[Records from a dataset]
----

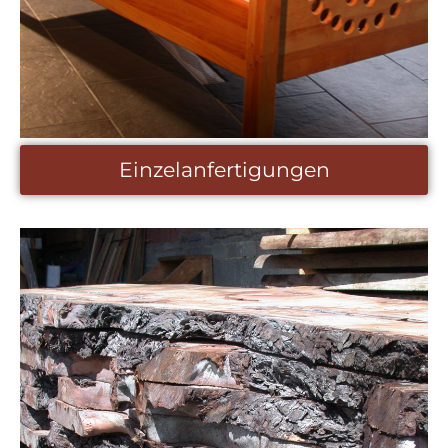
Einzelanfertigungen
Einzelanfertigungen
Tische, Stühle, Badezimmer, Kinderzimmer und
mehr! Ihnen sind keine Grenzen gesetzt, sprechen
Sie uns an, wir stehen Ihnen gerne auch beratend
zur Verfügung.
mehr erfahren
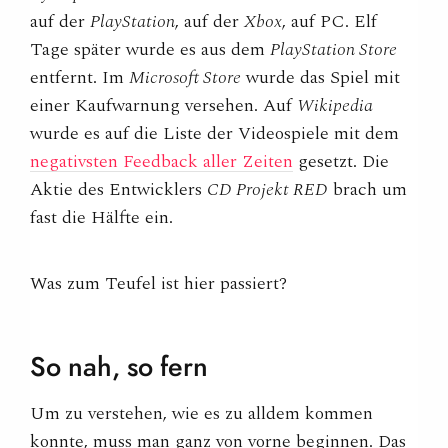
auf der
PlayStation
, auf der
Xbox
, auf PC. Elf
Tage später wurde es aus dem
PlayStation Store
entfernt. Im
Microsoft Store
wurde das Spiel mit
einer Kaufwarnung versehen. Auf
Wikipedia
wurde es auf die Liste der Videospiele mit dem
negativsten Feedback aller Zeiten
gesetzt. Die
Aktie des Entwicklers
CD Projekt RED
brach um
fast die Hälfte ein.
Was zum Teufel ist hier passiert?
So nah, so
fern
Um zu verstehen, wie es zu alldem kommen
konnte, muss man ganz von vorne beginnen. Das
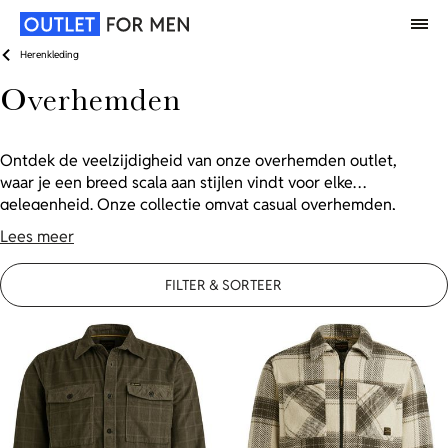
Herenkleding
Overhemden
Ontdek de veelzijdigheid van onze overhemden outlet,
waar je een breed scala aan stijlen vindt voor elke
gelegenheid. Onze collectie omvat casual overhemden,
zakelijke overhemden die je professionele uitstraling
Lees meer
versterken en trendy overshirts die ideaal zijn voor een
gelaagde outfit. Elk item is gemaakt van hoogwaardige
FILTER & SORTEER
materialen en biedt zowel comfort als stijl. Of je nu kiest
voor effen kleuren, subtiele strepen of klassieke ruiten,
in onze outlet vind je altijd iets dat bij jouw smaak en
gelegenheid past. Shop nu en upgrade je garderobe
tegen aantrekkelijke prijzen!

----

## [WHAT IS BEING ASKED]
From the line that contains "Aktie des Entwicklers" to the last line of the data, print each line exactly, both ends included, and omit the pictures.

## [PROBLEM SOLUTION]
Aktie des Entwicklers
CD Projekt RED
brach um
fast die Hälfte ein.
Was zum Teufel ist hier passiert?
So nah, so
fern
Um zu verstehen, wie es zu alldem kommen
konnte, muss man ganz von vorne beginnen. Das
Herenkleding
Overhemden
Ontdek de veelzijdigheid van onze overhemden outlet,
waar je een breed scala aan stijlen vindt voor elke
gelegenheid. Onze collectie omvat casual overhemden,
zakelijke overhemden die je professionele uitstraling
Lees meer
versterken en trendy overshirts die ideaal zijn voor een
gelaagde outfit. Elk item is gemaakt van hoogwaardige
FILTER & SORTEER
materialen en biedt zowel comfort als stijl. Of je nu kiest
voor effen kleuren, subtiele strepen of klassieke ruiten,
in onze outlet vind je altijd iets dat bij jouw smaak en
gelegenheid past. Shop nu en upgrade je garderobe
tegen aantrekkelijke prijzen!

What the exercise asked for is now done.